Overview of Cloudera Altus
Cloudera Altus is a cloud service platform with services that enable you to use CDH to analyze and process data at scale within a public cloud infrastructure. It is designed to provision clusters quickly and to make it easy for you to build and run your data workloads in the cloud.
Altus offers multiple distributed processing engine options, including MapReduce2 (MR2), Hive on MR2, Spark, and Hive on Spark (HoS), for different data engineering workloads. The processing engines allow you to manage workloads such as ETL, machine learning, and large scale data processing.
Altus works within the cloud service provider architecture. Altus creates clusters in a VPC in your AWS account and Altus jobs read input from and write output to Amazon S3.
Altus offers a command line interface (CLI) as well as a web user interface. You use the Altus console or the CLI to perform tasks, such as creating clusters and running jobs on the cluster. The Altus console also provides tools to facilitate administrative tasks, such as environment and account setup.
Altus provides a Data Engineering service that enables you to create clusters and run jobs specifically for data science and engineering workloads, including batch processing jobs. Altus offers a Cloudera Altus SDK for Java that you could use to connect to the Altus Data Engineering service and create and manage environments and clusters and run jobs from your application.

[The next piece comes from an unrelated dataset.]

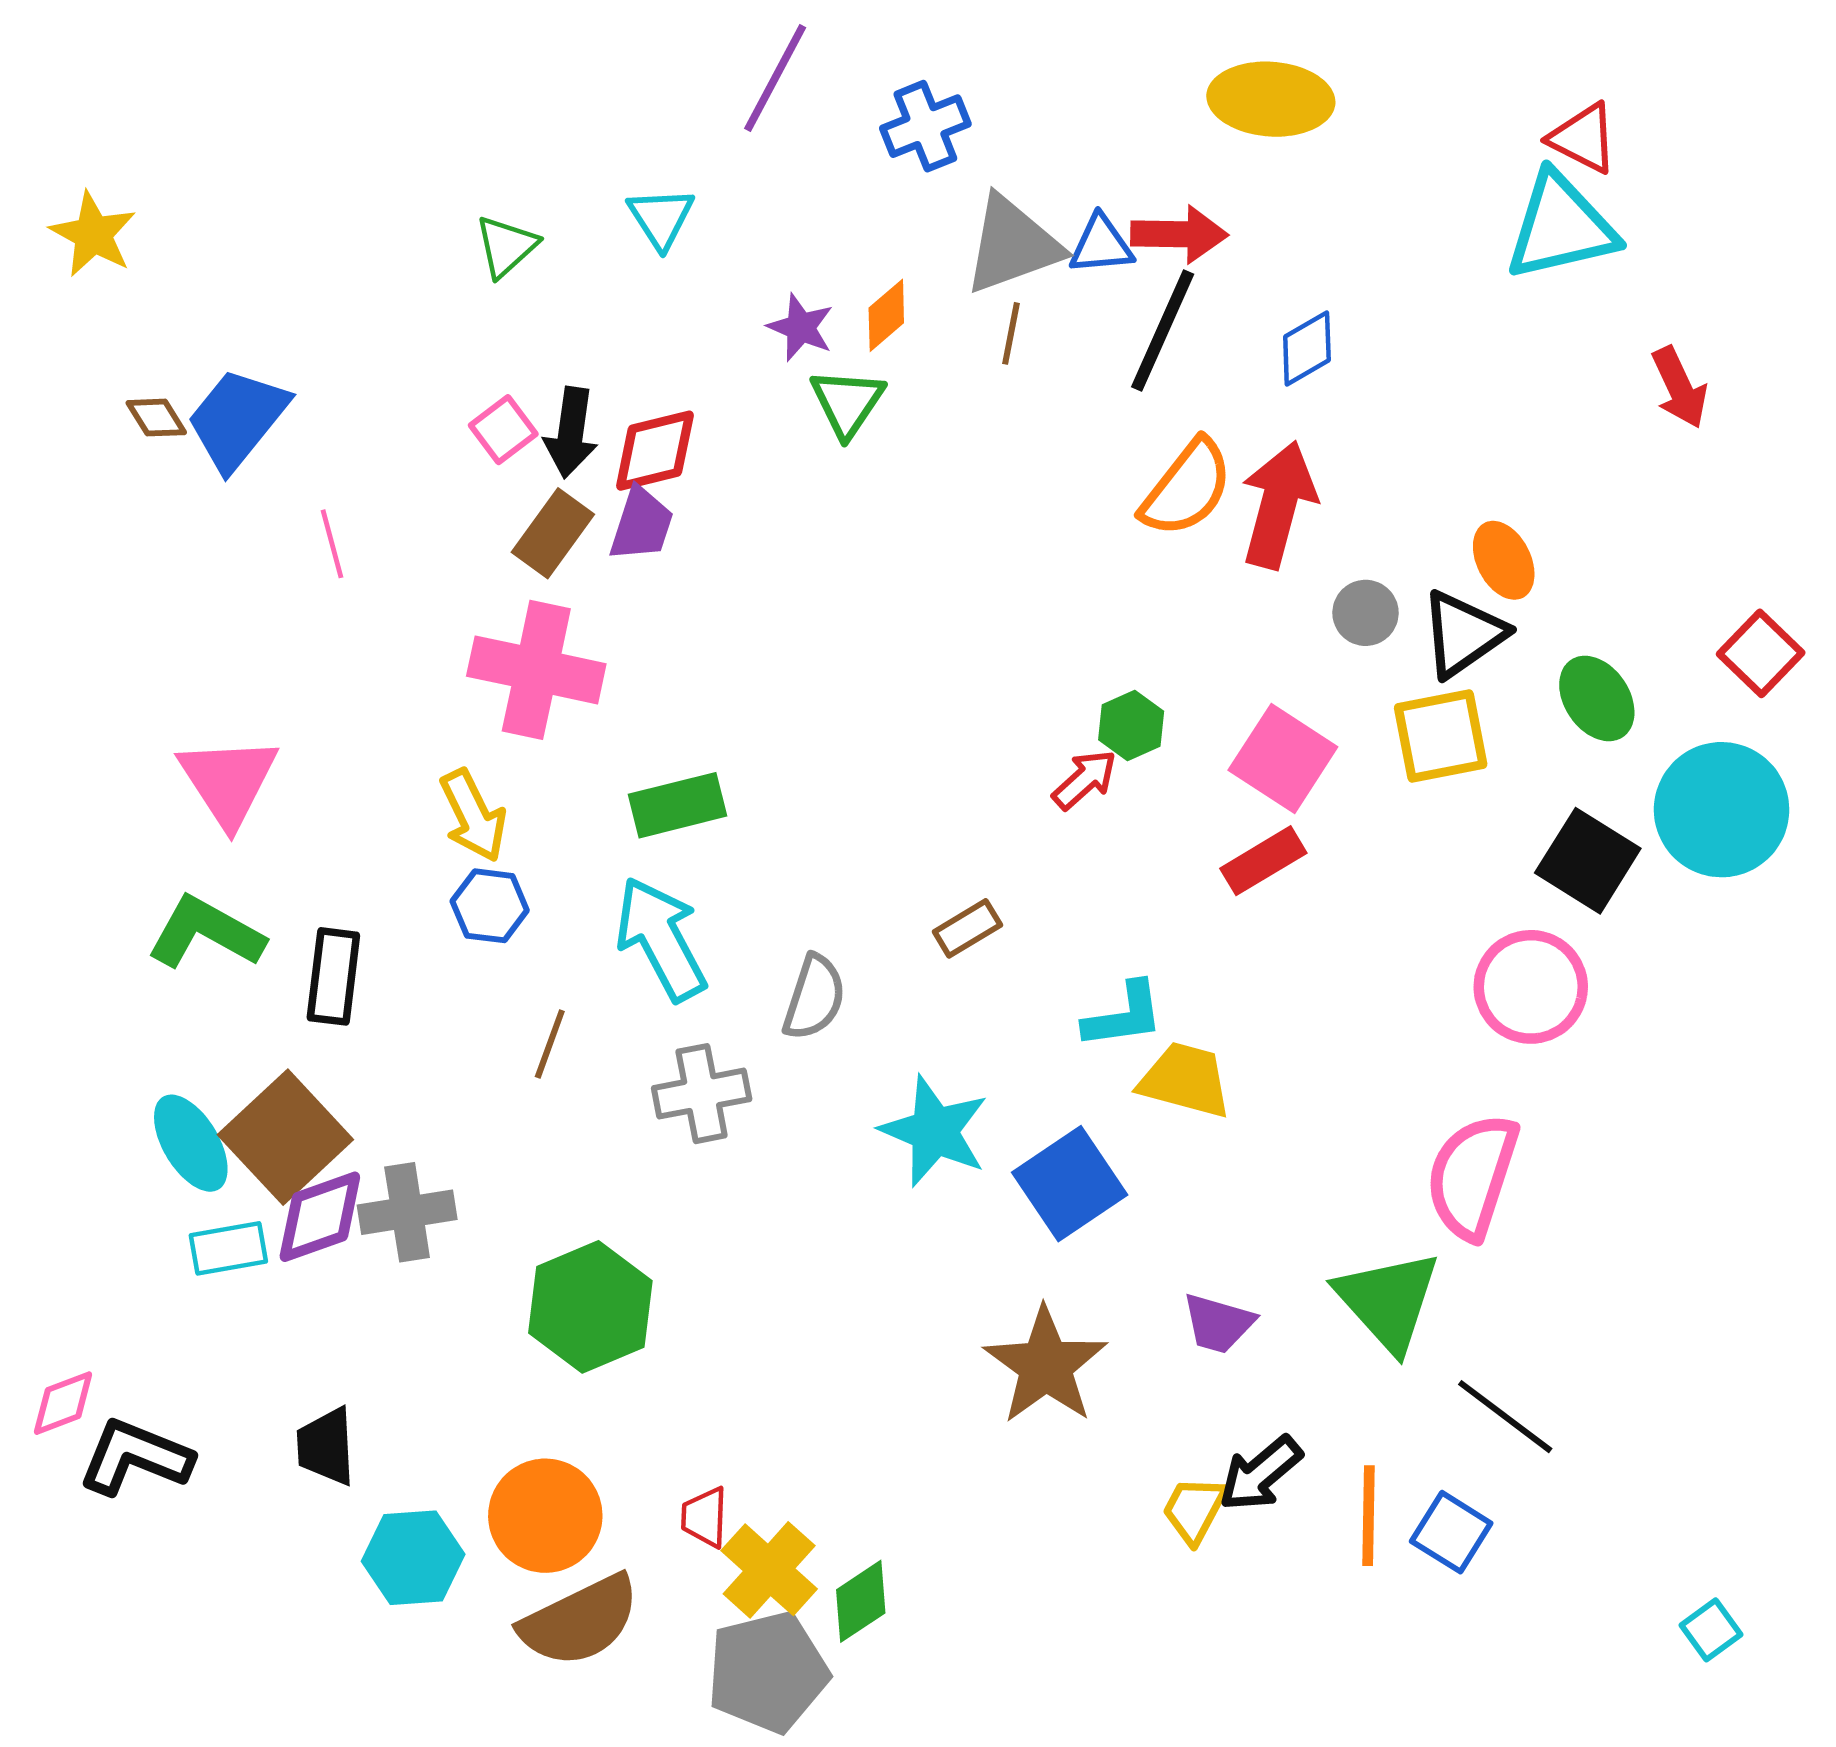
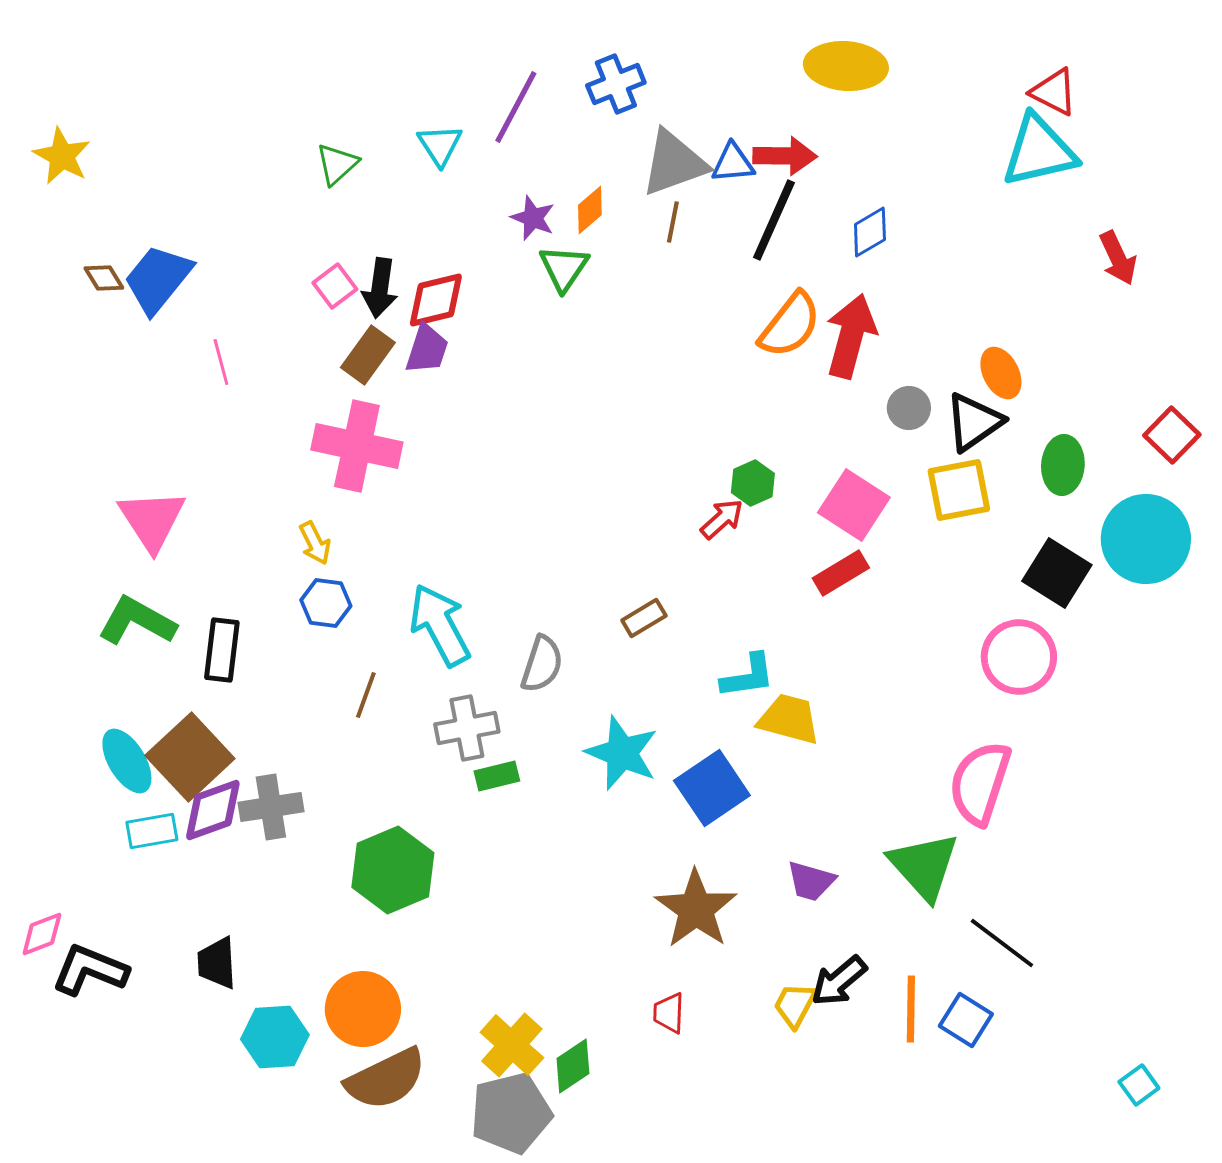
purple line: (775, 78) -> (516, 107), moved
green ellipse: (1597, 698) -> (1063, 465), turned 38
green rectangle: (677, 805) -> (497, 776), moved, size x0.7
yellow arrow: (473, 816) -> (315, 543), size x0.7
red trapezoid: (705, 1517) -> (669, 1013), moved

- An Altus environment defines the resources in your AWS account that are used for Altus clusters and jobs. You can set up and assign separate Altus environments to different users so
they can securely access only the AWS account and resources that you allow them to use.

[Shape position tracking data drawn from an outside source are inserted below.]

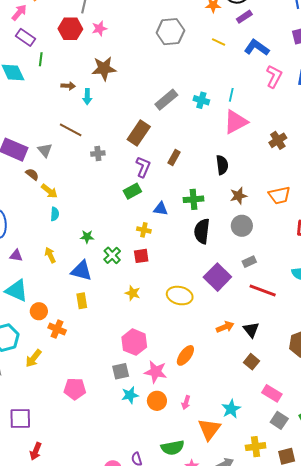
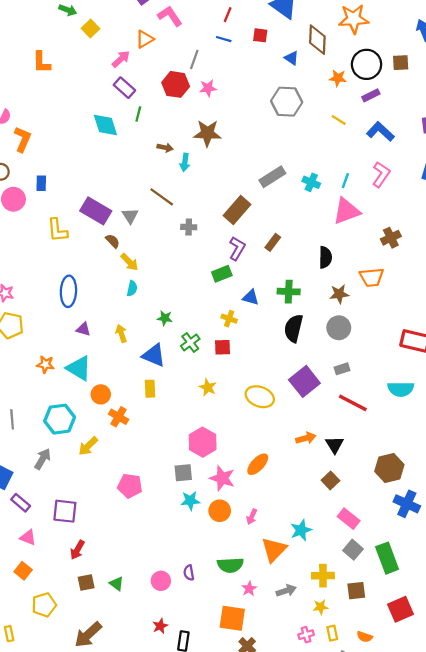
pink L-shape: (274, 76) -> (381, 174), moved
orange trapezoid: (279, 195) -> (372, 277), moved

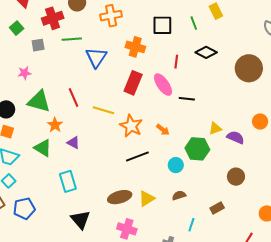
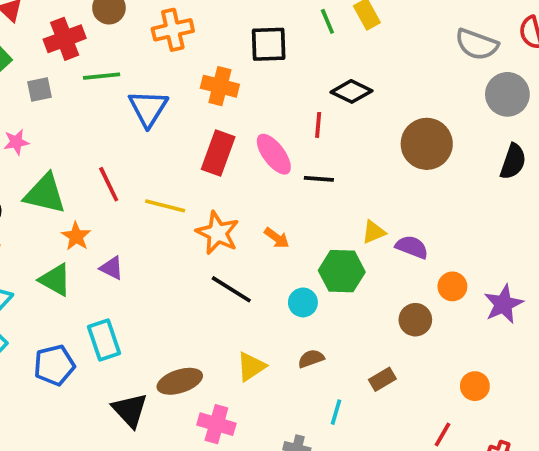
green line: (194, 23) -> (327, 21), moved
red line: (176, 62) -> (318, 125), moved
brown circle: (249, 68) -> (427, 144), moved
orange circle: (260, 122) -> (452, 286), moved
black line: (137, 157) -> (231, 289), turned 55
brown ellipse: (120, 197) -> (180, 381), moved
blue pentagon: (24, 208) -> (54, 365), moved

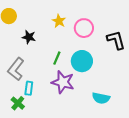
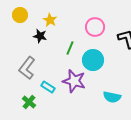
yellow star: (59, 21) -> (50, 20), moved
green line: (57, 58) -> (70, 48), moved
cyan rectangle: (29, 88) -> (48, 87), moved, turned -64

- Ability to specify AWS accounts and resources for cluster deployment
- Ability to provision clusters into multiple AWS accounts from a single Altus account
- Ability to specify rights to an Altus environment on per user basis
- User Management
- You can assign roles to users to manage their Altus privileges and access to resources. Altus provides pre-defined roles that you can assign to data engineers and designated
- User authorization and access management
- Administrator and data engineer roles
- Altus provisions single-user, transient clusters in your AWS account. You can easily configure and create a cluster with the compute engine that you require to process your jobs.
- Fast and easy provisioning of data engineering clusters
- Support for the following compute engines: Hive, Spark, MapReduce2 (MR2), Hive on Spark
- Job queue per cluster
- Workflows with a single pipeline per cluster
- You can submit jobs to run on a cluster in your AWS account that contains the service you need.
- Job-centered model: submit, troubleshoot, clone, terminate, view history
- Optional single API call to create a cluster, process jobs, and terminate the cluster
- Optional ability to terminate job pipeline on error
- Reading from and writing to Amazon S3 for customer data processing
- Troubleshooting and monitoring:
- Access to Cloudera Manager monitoring, metrics, and job history servers
- Server and workload log files archived to Amazon S3
- Workload Analytics: monitor and optimize job performance and troubleshoot issues
- Ability to use Spot instances for compute worker nodes